Lizzo has released a cracker of an album here. In an interview I recently watched of hers for NME, she mentions skipping school as a teen to go to a Destiny’s Child concert, feeling mesmerized by the raw emotional power of their gospel medley, and thinking to herself, ‘I wanted to make people feel what they made me feel’. Well, Lizzo has definitely achieved her goal, because I cried and punched the air several times during this record. It is powerful stuff – personal, political, and polished. And she sure can spit.
Opening track ‘Ain’t I’ sets the tone for the album, with clever wordplay, and references to Sojourner Truth’s legendary speech, ‘Ain’t I A Woman?’ (If you haven’t read that speech before, GO AND READ IT RIGHT NOW. I’ll wait here).
Next track ‘Betcha’ brings raw anger layered with a cool, collected, in-control attitude and a swingy, irresistable cadence to her rhyme; her Southern past showcased well.
Musically, hardly any songs on this album ‘stay the same’ the whole way through, and every song tries something new – from vocoder to saxophone to slap bass. Credit must go to producer BJ Burton, who has created a soundscape that evolves constantly, mirroring Lizzo’s call-to-action lyrics.
‘Humanize’ is all about busting labels – it’s so telling that the line ‘Who is gonna open the door?’ comes right before an explosive moment of change for the song. We should all ‘try to see the love through human eyes’ rather than being bound by traditional gender roles, racial dividing lines, -isms and stereotypes.
The title track ‘B.G.S.W’ is a catchy-as-f*ck call to ‘Let the big girls tell it’, and tell it Lizzo does. The song’s dramatic synth opening unexpectedly gives way to some of the most rapid-fire spitting of the album so far. Lines like ‘Welcome to Earth, we like to kill each other, turn each other to dirt’ drop wry observations with effortless aplomb.

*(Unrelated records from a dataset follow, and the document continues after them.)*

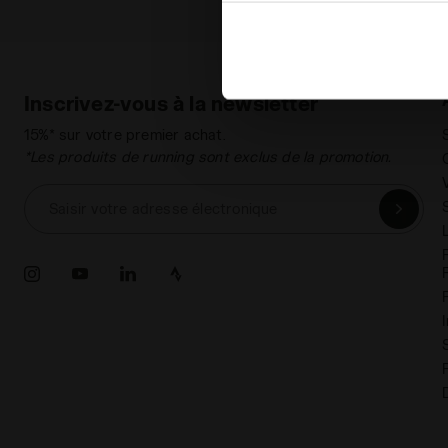
site). En cliquant sur Refuse
conséquent, en l’absence de 
en matière de cookies en cli
Inscrivez-vous à la newsletter
15%* sur votre premier achat.
*Les produits de running sont exclus de la promotion.
Saisir votre adresse électronique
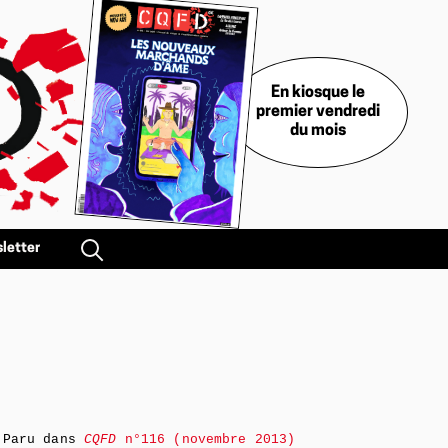
En kiosque le
premier vendredi
du mois
letter
Paru dans
CQFD
n°116 (novembre 2013)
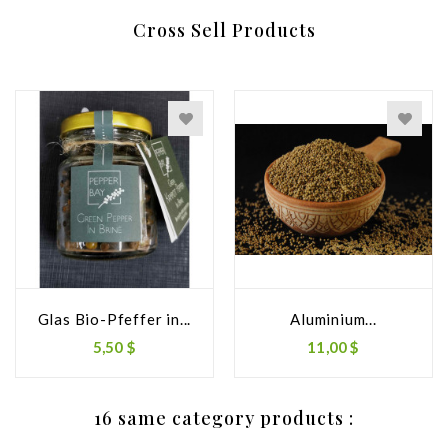
Cross Sell Products
Glas Bio-Pfeffer in...
Aluminium...
Preis
Preis
5,50 $
11,00 $
16 same category products :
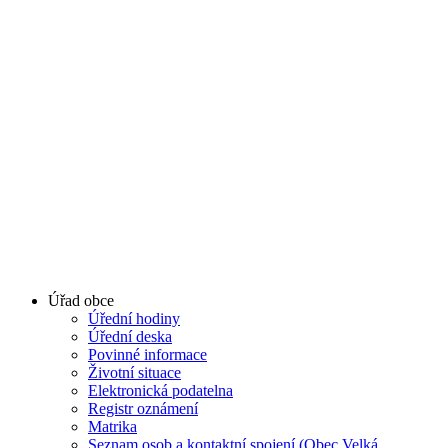
Úřad obce
Úřední hodiny
Úřední deska
Povinné informace
Životní situace
Elektronická podatelna
Registr oznámení
Matrika
Seznam osob a kontaktní spojení (Obec Velká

The most confessional and personal song on the album is ‘1 Deep’, its bald opening line getting straight into it: ‘I stopped talking to my mama for three months’. Family and roots are traditional topics in hip-hop, and this dark, explosive song combines big emotion with soft moments. It winds up being about self-strength: ‘Somebody put me on a soapbox, I got the voice of my kinfolk’. Incoherent whisperings and breathing abound at the end, making the song feel like a page from Lizzo’s diary.
If you’re someone who’s ever struggled with body acceptance, you NEED to hear the song ‘My Skin’ (and watch the video). This was the track that made me weep. Just listen to it and watch it. It’s beautiful! ‘En Love’ is this track’s more upbeat cousin – loving the lines, ‘All these years, been searching for something to complete me, who knew that it would be me?’ Preach.

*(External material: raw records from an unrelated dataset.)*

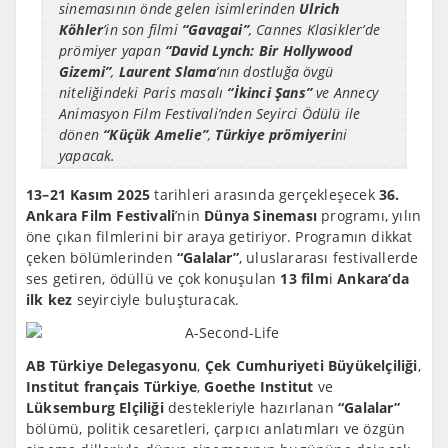
sinemasının önde gelen isimlerinden
Ulrich
K
ö
hler
’in son filmi
“
Gavagai
”
, Cannes Klasikler’de
prömiyer yapan
“
David Lynch: Bir Hollywood
Gizemi
”
,
Laurent Slama
’nın dostluğa övgü
niteliğindeki Paris masalı
“İkinci Şans”
ve Annecy
Animasyon Film Festivali’nden Seyirci Ödülü ile
dönen
“
Küçü
k Amelie
”
,
Türkiye pr
ö
miyeri
ni
yapacak.
13–21 Kasım 2025
tarihleri arasında gerçekleşecek
36.
Ankara Film Festivali
’nin
Dünya Sineması
programı, yılın
öne çıkan filmlerini bir araya getiriyor. Programın dikkat
çeken bölümlerinden
“
Galalar”
, uluslararası festivallerde
ses getiren, ödüllü ve çok konuşulan
13 film
i
Ankara
’
da
ilk kez
seyirciyle buluşturacak.
AB Türkiye Delegasyonu
,
Çek Cumhuriyeti Büyükelçiliği
,
Institut franç
ais T
ürkiye
,
Goethe Institut
ve
Lüksemburg Elçiliği
destekleriyle hazırlanan
“
Galalar”
bölümü, politik cesaretleri, çarpıcı anlatımları ve özgün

‘Big GRRRL, Small World’ is a joyous celebration of not only honesty and self-acceptance, but active self-love. It’s about feeling the power of being a woman, of being black, of being different, and ultimately, of being part of the human family itself.
At the end of the day, what does Lizzo mean when she calls herself a “Big Grrrl’? Obviously she’s referencing her body, but I also get the sense she’s talking about her spirit. In Lizzo’s own words from her raw video interview with StyleLikeU, “I feel like I’m bigger than everybody. I learned to love my bigness so much that it turned into this awesome thing, where I feel like I’m bigger than every person I know…we’ll stand up, and he’ll be 6”1 and I’m 5”10, but I feel bigger and taller. And it’s a good thing. I’m not like, Oh, I’m bigger than all the boys. I’m big. And you’ve gotta be real big to handle me”.
Album: Big GRRRL, Small World
Genre: Alternative Hip Hop
Released: 11 December, 2015
Highlights: Betcha, Humanize, BGSW, 1 Deep, En Love, My Skin.
Lowlights: None really, this album is pretty awesome.